**PROBLEM DETAILS:**
With the pictures left out, print exactly the lines below that run from the one containing "に突っ込んで、赤い光を咥えてまた飛び" through the one containing "문화포털(통합 문화 정보 사이트)".

====== INFORMATION

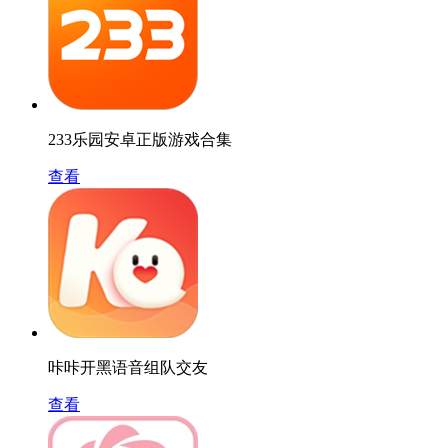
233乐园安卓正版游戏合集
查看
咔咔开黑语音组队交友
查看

============
====== INFORMATION

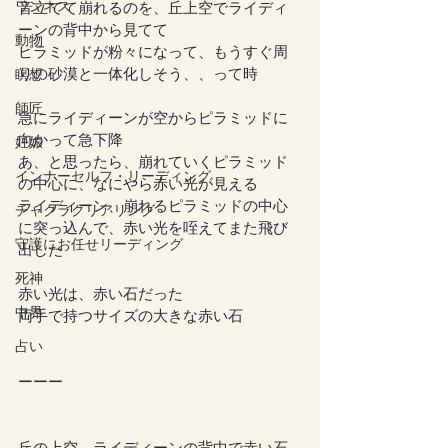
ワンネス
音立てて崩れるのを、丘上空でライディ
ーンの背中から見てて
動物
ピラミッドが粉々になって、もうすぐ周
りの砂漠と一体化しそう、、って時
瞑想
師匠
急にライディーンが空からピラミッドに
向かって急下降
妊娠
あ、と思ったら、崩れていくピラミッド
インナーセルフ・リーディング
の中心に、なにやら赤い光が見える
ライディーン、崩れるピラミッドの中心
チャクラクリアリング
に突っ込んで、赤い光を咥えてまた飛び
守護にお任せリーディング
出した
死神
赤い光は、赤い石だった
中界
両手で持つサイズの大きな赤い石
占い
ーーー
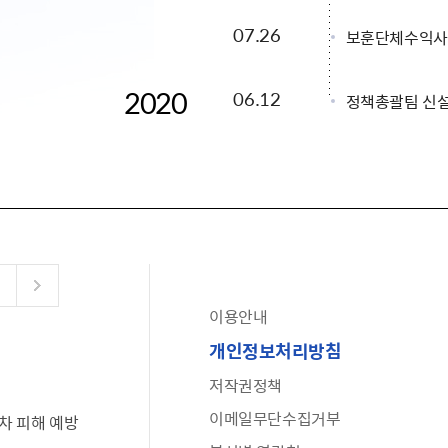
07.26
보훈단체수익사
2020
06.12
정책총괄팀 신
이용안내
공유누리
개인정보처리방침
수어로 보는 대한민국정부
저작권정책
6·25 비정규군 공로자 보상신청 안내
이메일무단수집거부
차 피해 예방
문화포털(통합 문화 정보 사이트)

============
====== INFORMATION

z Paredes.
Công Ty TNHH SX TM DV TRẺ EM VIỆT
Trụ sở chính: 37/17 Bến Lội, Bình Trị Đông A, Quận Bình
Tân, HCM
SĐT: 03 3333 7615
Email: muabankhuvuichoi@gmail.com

============

**RESULT OF THIS EXERCISE:**
に突っ込んで、赤い光を咥えてまた飛び
守護にお任せリーディング
出した
死神
赤い光は、赤い石だった
中界
両手で持つサイズの大きな赤い石
占い
ーーー
07.26
보훈단체수익사
2020
06.12
정책총괄팀 신
이용안내
공유누리
개인정보처리방침
수어로 보는 대한민국정부
저작권정책
6·25 비정규군 공로자 보상신청 안내
이메일무단수집거부
차 피해 예방
문화포털(통합 문화 정보 사이트)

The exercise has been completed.